Erdogan recently has misjudged on every front. His acceptance of the S-400 missile defense system from Russia has infuriated the Americans and has led Washington to put the F-35 sale to Turkey on hold — in other words, to cancel it. He doesn’t seem to care that the Russians would be able, with their access to Turkish F-35s, to determine the weaknesses both of the F-35 and of the S-400 that the Russians designed specifically to defend against that plane. Other members of NATO, too, that have ordered the F-35, are angered that Erdogan chose to ignore the security problem arising from Russian knowledge of the effectiveness of the F-35 in evading S-400 missiles. He will not receive the F-35; what’s more, there are many articles now appearing in Europe and America urging that Turkey be booted out of NATO. It may come to pass.

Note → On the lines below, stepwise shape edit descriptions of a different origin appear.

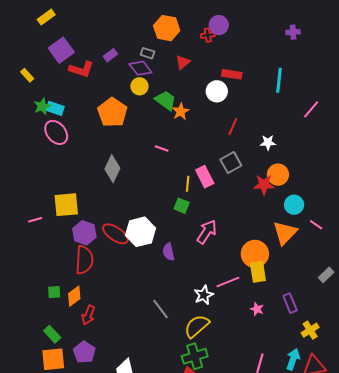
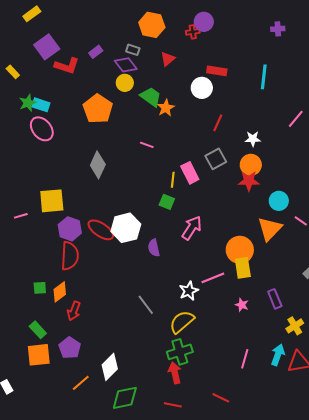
pink line: (311, 109) -> (296, 119), moved
orange circle: (278, 175) -> (251, 165), moved

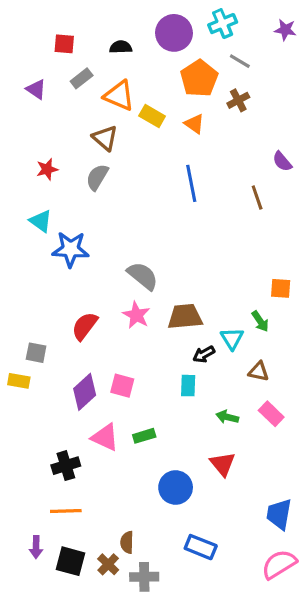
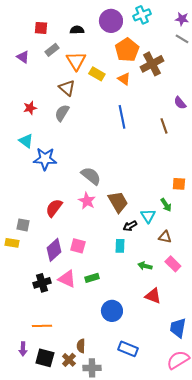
gray line: (240, 61) -> (182, 39), moved
orange triangle: (119, 96) -> (76, 61), turned 35
brown cross: (238, 100) -> (152, 64), size x1.6
brown trapezoid: (185, 317) -> (118, 202), turned 65
red triangle: (223, 464) -> (153, 296), moved, turned -30
black cross: (66, 466) -> (42, 283), moved

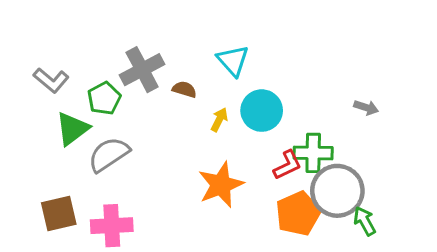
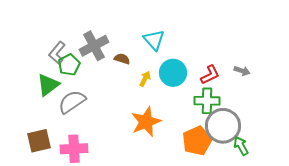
gray L-shape: (51, 80) -> (57, 53), moved, turned 90
red L-shape: (287, 165) -> (210, 75), moved

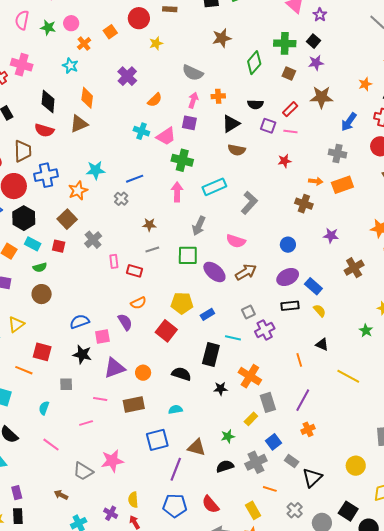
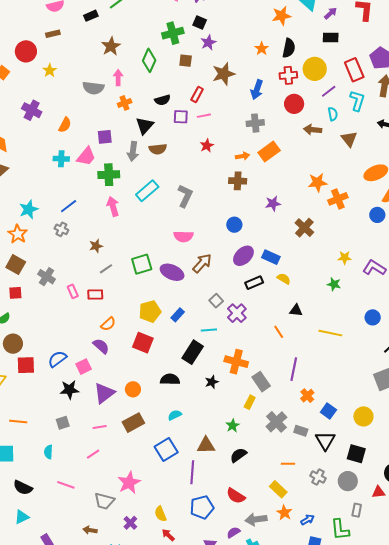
pink arrow: (193, 100) -> (118, 78), moved
gray arrow: (199, 226) -> (133, 151), moved
red square: (42, 352) -> (26, 365), moved
black rectangle: (211, 354) -> (193, 352), turned 35
blue square: (274, 442) -> (328, 411), moved
gray cross: (256, 462) -> (276, 422), moved
black square: (348, 511) -> (356, 454), moved
purple cross: (111, 513) -> (130, 523), moved, turned 32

Economically, Turkey has gone from bad to worse. The country now has a negative growth rate. Both aid to, and investment in, Turkey have been cut, a direct result of Erdogan’s disregard of international law in drilling for gas in Cyprus’s territorial waters. Even if the Turks were to discover a profitable field, they will be opposed every step of the way in their efforts to lift and transport such gas — in the first place, by the countries in the immediate neighborhood (the Republic of Cyprus, Greece, and Israel), and then by those many nations who have ratified the United Nations Convention on the Law of the Sea (UNCLOS), and wish it to be upheld.
Erdogan’s party, the AKP, recently lost elections in the three largest cities in Turkey — Istanbul, Ankara, and Izmir. It was a tremendous loss, made even more humiliating in Istanbul because that was where Erdogan got his start, and had his base, as mayor. His authoritarian ways, his lust for power and wealth (he can count his $58 million dollar fortune in the 1,100 room palace, or Ak Saray, that he has had built for himself), have been abundantly manifest in his arrogance in dealing with Turkey’s American ally, whether demanding that Fethulleh Gulen be extradited from Pennsylvania, or imprisoning Pastor Andrew Brunson on trumped-up charges in order to use him in a possible swap for Gulen, or ignoring Washington’s entreaty not to take delivery of the S-400.
Erdogan appears to be in a downward spiral, politically and economically, from which he is unlikely to extricate himself. He will not be sadly missed.